My Iraq documentaries could see me thrown in jail for seven years for "assisting, by any means whatever, an organisation or country at war with the Commonwealth" or "bringing the Sovereign into hatred or contempt or by urging disaffection against the Government". If we the citizens can’t protest or urge disaffection against the Government on issues we disagree with what sort of a democracy do we have? What did our forefathers die defending?

Jesus, Ghandi and Nelson Mandela have all been charged and sometimes imprisoned for so called "Sedition". Are these people terrorists or people who have now been recognised as visionaries for a fairer and more just world? I am concerned these laws will attempt to do what they tried to do to these people to the future shame of our beautiful country.

In Peace

Dean Jefferys
Mullumbimby, NSW

Opposition to "anti-terror" legislation

My wife Joy and I attended the single presentation of Sedition with Wendy Harmer, Andrew Denton, et al at the Sydney Theatre Company on November 13. It was promoted as a protest meeting against the Howard Government’s insidious and vicious "anti terrorist" legislation and that is really what it was.
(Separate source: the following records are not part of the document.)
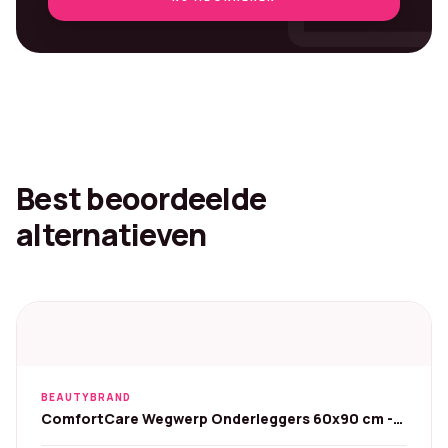
Best beoordeelde
alternatieven
BEAUTYBRAND
ComfortCare Wegwerp Onderleggers 60x90 cm -
25 st. - Blauw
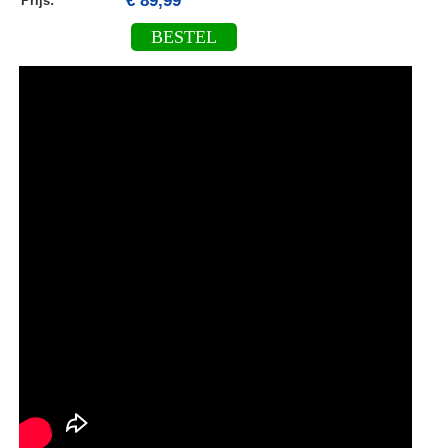
€ 89,99
Prijs:
BESTEL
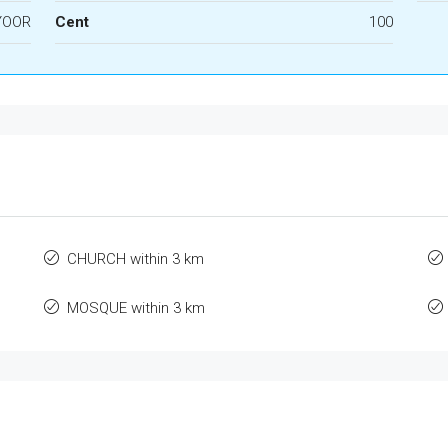
YOOR
Cent
100
CHURCH within 3 km
MOSQUE within 3 km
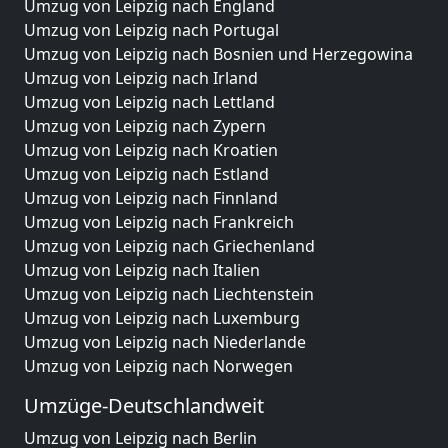
Umzug von Leipzig nach England
Umzug von Leipzig nach Portugal
Umzug von Leipzig nach Bosnien und Herzegowina
Umzug von Leipzig nach Irland
Umzug von Leipzig nach Lettland
Umzug von Leipzig nach Zypern
Umzug von Leipzig nach Kroatien
Umzug von Leipzig nach Estland
Umzug von Leipzig nach Finnland
Umzug von Leipzig nach Frankreich
Umzug von Leipzig nach Griechenland
Umzug von Leipzig nach Italien
Umzug von Leipzig nach Liechtenstein
Umzug von Leipzig nach Luxemburg
Umzug von Leipzig nach Niederlande
Umzug von Leipzig nach Norwegen
Umzüge-Deutschlandweit
Umzug von Leipzig nach Berlin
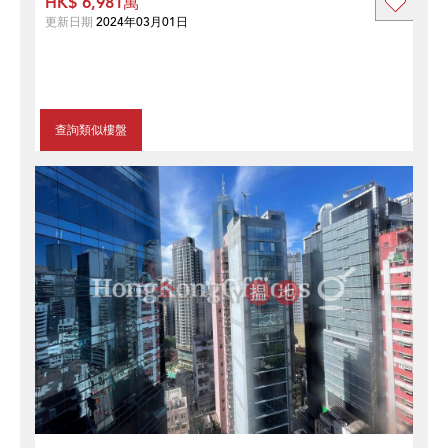
HK$ 6,981萬
更新日期
2024年03月01日
查詢類似樓盤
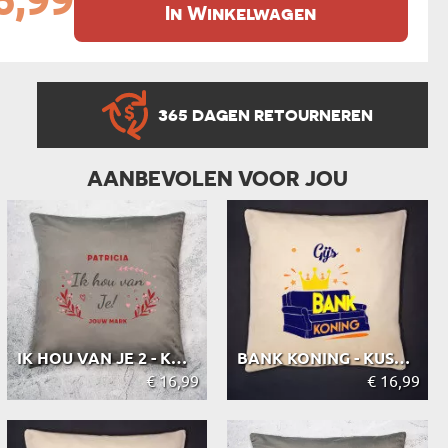
6,99
In Winkelwagen
365 DAGEN RETOURNEREN
AANBEVOLEN VOOR JOU
IK HOU VAN JE 2 - KUSSEN
BANK KONING - KUSSEN
€ 16,99
€ 16,99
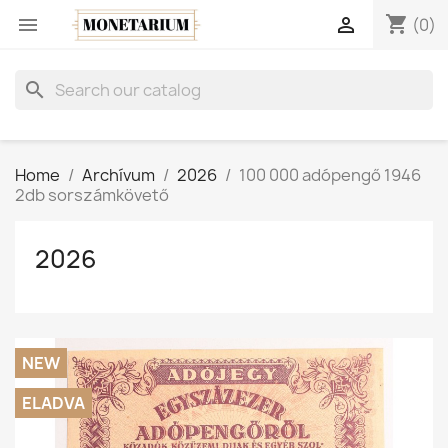
shopping_cart


(0)
search
Home
Archívum
2026
100 000 adópengő 1946
2db sorszámkövető
2026
NEW
ELADVA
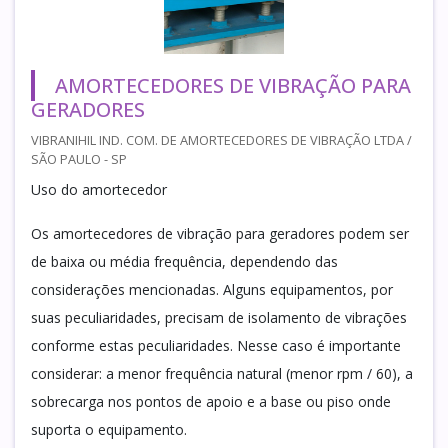
AMORTECEDORES DE VIBRAÇÃO PARA
GERADORES
VIBRANIHIL IND. COM. DE AMORTECEDORES DE VIBRAÇÃO LTDA /
SÃO PAULO - SP
Uso do amortecedor
Os amortecedores de vibração para geradores podem ser
de baixa ou média frequência, dependendo das
considerações mencionadas. Alguns equipamentos, por
suas peculiaridades, precisam de isolamento de vibrações
conforme estas peculiaridades. Nesse caso é importante
considerar: a menor frequência natural (menor rpm / 60), a
sobrecarga nos pontos de apoio e a base ou piso onde
suporta o equipamento.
Of special significance was the fact that the theatre was full, a complete sell-out! And they were all there to express their concerns and demonstrate their opposition to the legislation.

I was reminded of the heroic campaign against the anti Communist legislation in the 1950s and the courageous role of Dr Evatt.
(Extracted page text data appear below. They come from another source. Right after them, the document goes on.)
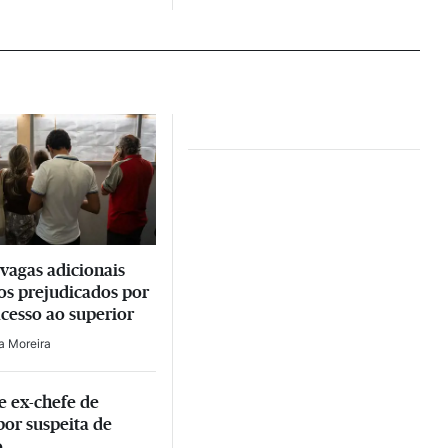
 vagas adicionais
os prejudicados por
acesso ao superior
ia Moreira
e ex-chefe de
por suspeita de
o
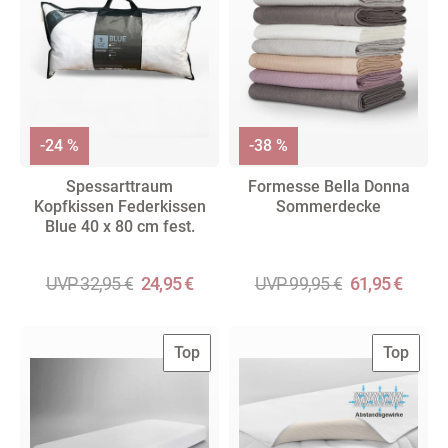
-24 %
-38 %
Spessarttraum
Formesse Bella Donna
Kopfkissen Federkissen
Sommerdecke
Blue 40 x 80 cm fest.
UVP 32,95 €
24,95 €
UVP 99,95 €
61,95 €
Top
Top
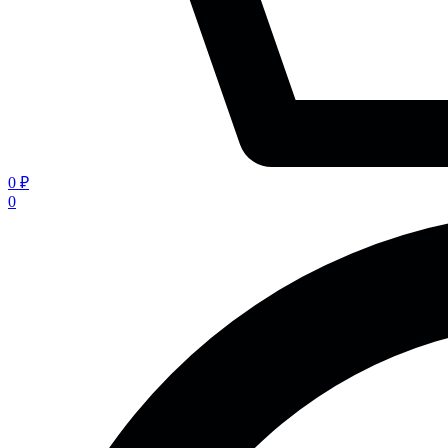
0 ₽
0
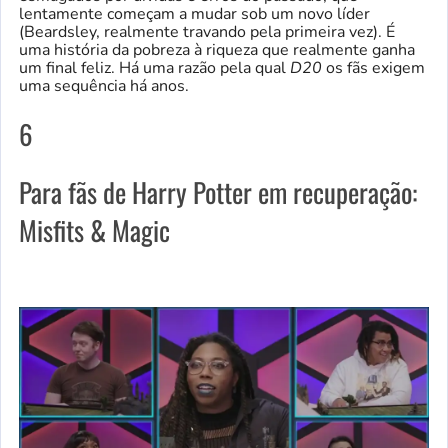
lentamente começam a mudar sob um novo líder
(Beardsley, realmente travando pela primeira vez). É
uma história da pobreza à riqueza que realmente ganha
um final feliz. Há uma razão pela qual
D20
os fãs exigem
uma sequência há anos.
6
Para fãs de Harry Potter em recuperação:
Misfits & Magic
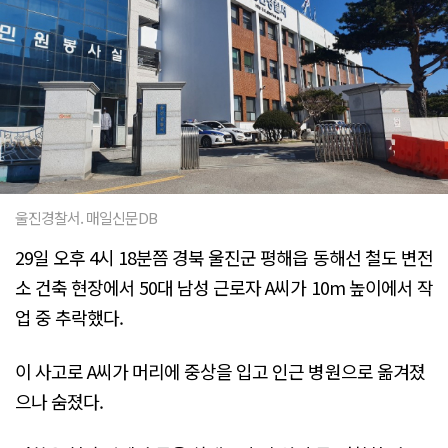
울진경찰서. 매일신문DB
29일 오후 4시 18분쯤 경북 울진군 평해읍 동해선 철도 변전
소 건축 현장에서 50대 남성 근로자 A씨가 10m 높이에서 작
업 중 추락했다.
이 사고로 A씨가 머리에 중상을 입고 인근 병원으로 옮겨졌
으나 숨졌다.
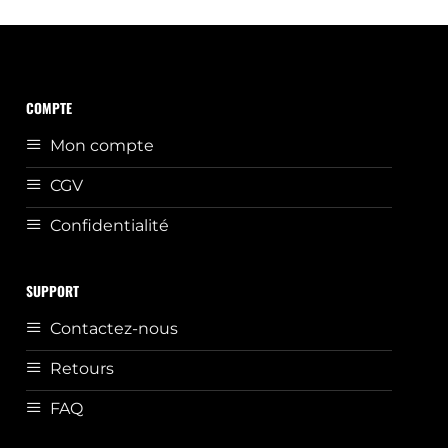
COMPTE
Mon compte
CGV
Confidentialité
SUPPORT
Contactez-nous
Retours
FAQ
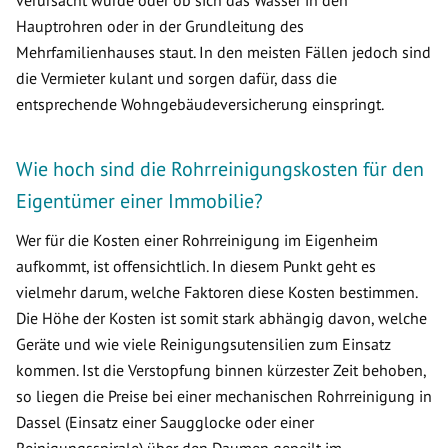
verursacht wurde oder ob sich das Wasser in den
Hauptrohren oder in der Grundleitung des
Mehrfamilienhauses staut. In den meisten Fällen jedoch sind
die Vermieter kulant und sorgen dafür, dass die
entsprechende Wohngebäudeversicherung einspringt.
Wie hoch sind die Rohrreinigungskosten für den
Eigentümer einer Immobilie?
Wer für die Kosten einer Rohrreinigung im Eigenheim
aufkommt, ist offensichtlich. In diesem Punkt geht es
vielmehr darum, welche Faktoren diese Kosten bestimmen.
Die Höhe der Kosten ist somit stark abhängig davon, welche
Geräte und wie viele Reinigungsutensilien zum Einsatz
kommen. Ist die Verstopfung binnen kürzester Zeit behoben,
so liegen die Preise bei einer mechanischen Rohrreinigung in
Dassel (Einsatz einer Saugglocke oder einer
However this current legislation has the capacity to be even more draconian and savage in the denial of human rights.

Congratulations on your feature items concerning the legislation in the November 12 edition of The Guardian. Your readers must continue to support your efforts. Our donation towards the Press Fund is enclosed.

Bob Brown
Nelson Bay, NSW

One blessing we could do without

Last week Adelaide was "blessed" by Rumsfeld’s presence. Security was such that Adelaide citizens found themselves in "no go" zones. I find it amusing that such a great friend of the Australian Government should be protected so much from the grateful public. But then again — it just shows that the powers to be know how much they are detested by normal people. Nothing personal — just politics.

I have a dream (a very modest one) that one day all these people will be having their meetings on some far away man-made island. Behind barbed wire, transported there by some mysterious planes.
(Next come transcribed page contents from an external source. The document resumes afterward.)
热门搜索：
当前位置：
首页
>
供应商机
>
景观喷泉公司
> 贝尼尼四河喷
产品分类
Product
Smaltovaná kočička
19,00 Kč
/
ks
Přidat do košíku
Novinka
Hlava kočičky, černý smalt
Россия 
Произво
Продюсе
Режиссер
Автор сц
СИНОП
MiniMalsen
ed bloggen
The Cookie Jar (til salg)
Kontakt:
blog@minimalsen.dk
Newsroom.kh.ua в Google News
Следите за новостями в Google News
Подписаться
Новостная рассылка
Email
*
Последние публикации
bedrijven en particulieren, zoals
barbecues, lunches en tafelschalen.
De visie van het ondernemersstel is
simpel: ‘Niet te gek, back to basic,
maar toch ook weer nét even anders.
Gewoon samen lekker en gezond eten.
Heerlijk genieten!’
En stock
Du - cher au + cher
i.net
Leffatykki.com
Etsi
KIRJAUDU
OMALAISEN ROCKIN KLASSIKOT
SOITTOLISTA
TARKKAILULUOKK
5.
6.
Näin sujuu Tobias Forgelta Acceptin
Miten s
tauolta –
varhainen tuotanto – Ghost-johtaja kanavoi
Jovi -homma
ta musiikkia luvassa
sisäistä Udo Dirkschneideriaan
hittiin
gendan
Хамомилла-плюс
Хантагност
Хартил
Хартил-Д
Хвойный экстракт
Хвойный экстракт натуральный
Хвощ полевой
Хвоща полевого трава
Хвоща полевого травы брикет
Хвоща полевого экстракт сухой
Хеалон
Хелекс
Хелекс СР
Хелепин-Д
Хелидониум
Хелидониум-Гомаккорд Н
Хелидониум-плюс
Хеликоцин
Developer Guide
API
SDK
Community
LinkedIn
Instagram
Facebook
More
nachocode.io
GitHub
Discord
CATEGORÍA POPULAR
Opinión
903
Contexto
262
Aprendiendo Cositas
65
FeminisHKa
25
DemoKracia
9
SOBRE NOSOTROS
As for their outfits — it seems that they favour orange for other people so I see no reason why they should not be wearing something tasteful in orange. And they could stay there all their lives — discussing their new projects, their new campaigns and comparing notes.

And if they have a really strong disagreement they could always declare a war or two and sort it out between themselves. On the spot. Without involving other people who have other things to do — to work, raise children and most of all, live in peace.

I know it’s a silly dream but I’m just sick and tired of these so-called leaders who trash other people’s places with complete disregard and impunity.

I also strongly object to decisions taken behind our backs. Like the one providing Americans with bombing facilities in Australia. Have they run out of space in their own country? What’s the deal when some bombers (with or without depleted uranium, by the way) will start dropping their stuff on what was described as "an empty space".

Is it as empty as it was during Maralinga experiments? Is it empty of animal and bird life? Is it empty of vegetation? How dare they to fly over and just drop their deadly bombs! I think the present government is sailing very close to what would have been classified as treacherous behaviour.

Unfortunately, we as a people have elected them to that position. But we also should have a right to hold them responsible for their actions. I don’t remember saying to the government "go and have some of the country bombed". Do you?